This is regarding Proposition 3.14 of Atiyah and Macdonald. It says that if $M$ is a finite $R$ module then the formation of localization and annihilators commute. This is well known, and the proof is clear. But I cannot find where the mistake in the proof below is and the proof below does not require $M$ to be finitely generated, so there is an error.
Let $r/s \in Ann(S^{-1}M)$. Thus $r/s.m/t=rm/st=0$, which implies that $urm=0$ for some $u\in S$. So $ru\in Ann(M)$. Hence $r/s=ru/su\in S^{-1}(Ann M)$, which shows that $Ann(S^{-1}M)\subseteq S^{-1}(Ann M)$.
Conversely, let $r/s\in S^{-1}(Ann M)$, where $r\in Ann M$. Consider $m/t\in S^{-1}M$. Note that $r/s.m/t=rm/st=0$. Hence $r/s\in Ann(S^{-1}M)$.
Where is the error? Thanks.
Just to remove this from the unanswered list, here I write down the proof suggested by Darij Grinberg.

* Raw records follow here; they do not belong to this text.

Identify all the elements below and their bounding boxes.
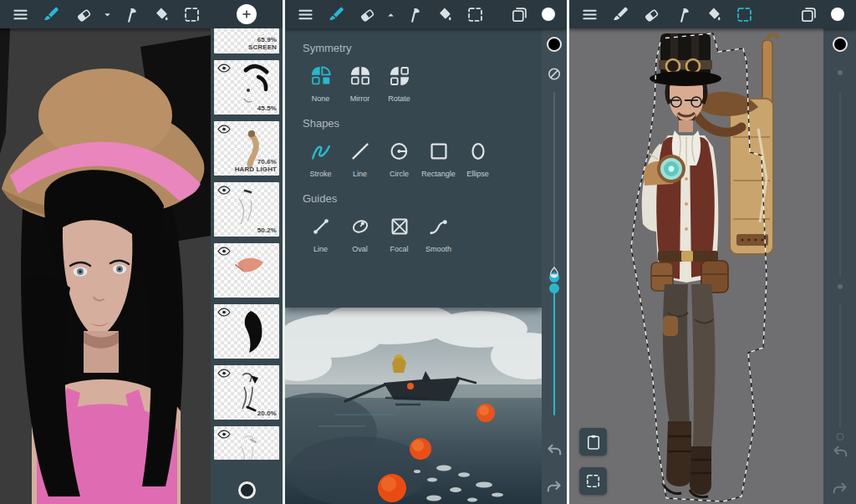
guide-option-focal[interactable]: Focal (381, 216, 417, 253)
shapes-section: Shapes Stroke Line (303, 117, 542, 178)
selection-tool-button[interactable] (579, 467, 607, 495)
guide-option-oval[interactable]: Oval (342, 216, 378, 253)
shape-option-stroke[interactable]: Stroke (303, 140, 339, 178)
primary-color-circle[interactable] (542, 8, 555, 21)
water-drop-icon[interactable] (548, 266, 561, 279)
shape-option-ellipse[interactable]: Ellipse (460, 140, 496, 178)
symmetry-option-mirror[interactable]: Mirror (342, 65, 378, 103)
rectangle-icon (428, 140, 450, 162)
eye-icon[interactable] (217, 125, 231, 134)
drawing-canvas-girl[interactable] (0, 28, 211, 504)
guides-section: Guides Line (303, 192, 542, 253)
symmetry-rotate-icon (389, 65, 410, 87)
layer-color-button[interactable] (238, 481, 256, 499)
water-drop-icon[interactable] (838, 284, 843, 289)
layer-item[interactable] (214, 304, 279, 359)
menu-icon[interactable] (574, 0, 605, 28)
option-label: Line (313, 245, 328, 253)
select-tool-icon[interactable] (729, 0, 760, 28)
brush-size-slider-track[interactable] (553, 92, 555, 277)
select-tool-icon[interactable] (176, 0, 207, 28)
option-label: Focal (390, 245, 408, 253)
layer-opacity: 70.6% (235, 158, 277, 166)
eye-icon[interactable] (217, 247, 231, 256)
add-layer-button[interactable] (237, 4, 257, 24)
layer-item[interactable]: 70.6%HARD LIGHT (214, 121, 279, 176)
guide-line-icon (310, 216, 332, 237)
guide-option-line[interactable]: Line (303, 216, 339, 253)
option-label: Circle (390, 170, 409, 178)
eraser-tool-icon[interactable] (636, 0, 667, 28)
transparent-color-icon[interactable] (838, 70, 843, 75)
eye-icon[interactable] (217, 430, 231, 439)
middle-toolbar (285, 0, 567, 28)
drawing-canvas-character[interactable] (569, 28, 856, 504)
layers-panel-icon[interactable] (793, 0, 824, 28)
eye-icon[interactable] (217, 308, 231, 317)
symmetry-mirror-icon (349, 65, 371, 87)
paste-icon (585, 434, 602, 451)
eraser-tool-icon[interactable] (352, 0, 383, 28)
transparent-color-icon[interactable] (548, 67, 562, 81)
opacity-slider-track[interactable] (839, 303, 841, 428)
layer-item[interactable]: 65.9%SCREEN (214, 28, 279, 53)
shape-option-line[interactable]: Line (342, 140, 378, 178)
eraser-tool-icon[interactable] (69, 0, 99, 28)
opacity-slider-thumb[interactable] (836, 433, 843, 440)
panel-tool-options: Symmetry None (285, 0, 567, 504)
eye-icon[interactable] (217, 369, 231, 378)
option-label: None (312, 94, 330, 103)
smudge-tool-icon[interactable] (115, 0, 145, 28)
select-tool-icon[interactable] (460, 0, 491, 28)
menu-icon[interactable] (290, 0, 321, 28)
menu-icon[interactable] (5, 0, 36, 28)
steampunk-character (569, 28, 856, 504)
symmetry-option-none[interactable]: None (303, 65, 339, 103)
fill-tool-icon[interactable] (145, 0, 176, 28)
secondary-color-circle[interactable] (833, 37, 848, 52)
brush-tool-icon[interactable] (321, 0, 352, 28)
layer-item[interactable]: 50.2% (214, 182, 279, 237)
smudge-tool-icon[interactable] (398, 0, 429, 28)
layer-item[interactable]: 20.0% (214, 365, 279, 420)
redo-icon[interactable] (545, 478, 563, 496)
redo-icon[interactable] (831, 480, 849, 498)
eye-icon[interactable] (217, 186, 231, 195)
caret-down-icon[interactable] (99, 0, 115, 28)
option-label: Ellipse (466, 170, 489, 178)
guide-option-smooth[interactable]: Smooth (420, 216, 456, 253)
option-label: Line (353, 170, 367, 178)
fill-tool-icon[interactable] (429, 0, 460, 28)
paste-button[interactable] (579, 428, 607, 456)
layer-opacity: 50.2% (257, 227, 277, 235)
panel-selection-view (569, 0, 856, 504)
shape-option-circle[interactable]: Circle (381, 140, 417, 178)
brush-tool-icon[interactable] (36, 0, 67, 28)
fill-tool-icon[interactable] (698, 0, 729, 28)
caret-up-icon[interactable] (383, 0, 398, 28)
undo-icon[interactable] (831, 443, 849, 461)
undo-icon[interactable] (545, 441, 563, 460)
option-label: Mirror (350, 94, 370, 103)
layers-panel-icon[interactable] (504, 0, 535, 28)
secondary-color-circle[interactable] (547, 37, 562, 52)
layer-item[interactable] (214, 243, 279, 298)
primary-color-circle[interactable] (831, 8, 844, 21)
brush-options-popup: Symmetry None (285, 28, 542, 308)
drawing-canvas-boat[interactable] (285, 308, 542, 504)
smudge-tool-icon[interactable] (667, 0, 698, 28)
guide-smooth-icon (428, 216, 450, 237)
guide-oval-icon (349, 216, 371, 237)
right-side-strip (823, 28, 856, 504)
shape-option-rectangle[interactable]: Rectangle (420, 140, 456, 178)
guide-focal-icon (389, 216, 410, 237)
layer-item[interactable]: 45.5% (214, 60, 279, 115)
ellipse-icon (467, 140, 489, 162)
layer-item[interactable] (214, 426, 279, 460)
circle-icon (389, 140, 410, 162)
opacity-slider-track[interactable] (553, 290, 555, 415)
eye-icon[interactable] (217, 64, 231, 73)
brush-tool-icon[interactable] (605, 0, 636, 28)
brush-size-slider-track[interactable] (839, 92, 841, 277)
symmetry-option-rotate[interactable]: Rotate (381, 65, 417, 103)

Let $M$ be generated by $m_1,\ldots, m_t$. By the first part of the above faulty proof, there is a $u_i\in S$ such that $u_irm_i=0$ for all $1\leq i\leq t$. Thus $ru_i\in Ann(m_i)$ for all $1\leq i\leq t$. Set $u=u_1\cdots u_t$. Note that $ru\in \bigcap_{i=1}^t Ann\; m_i=Ann M$. Note that $r/s=ru/su\in S^{-1}(Ann M)$.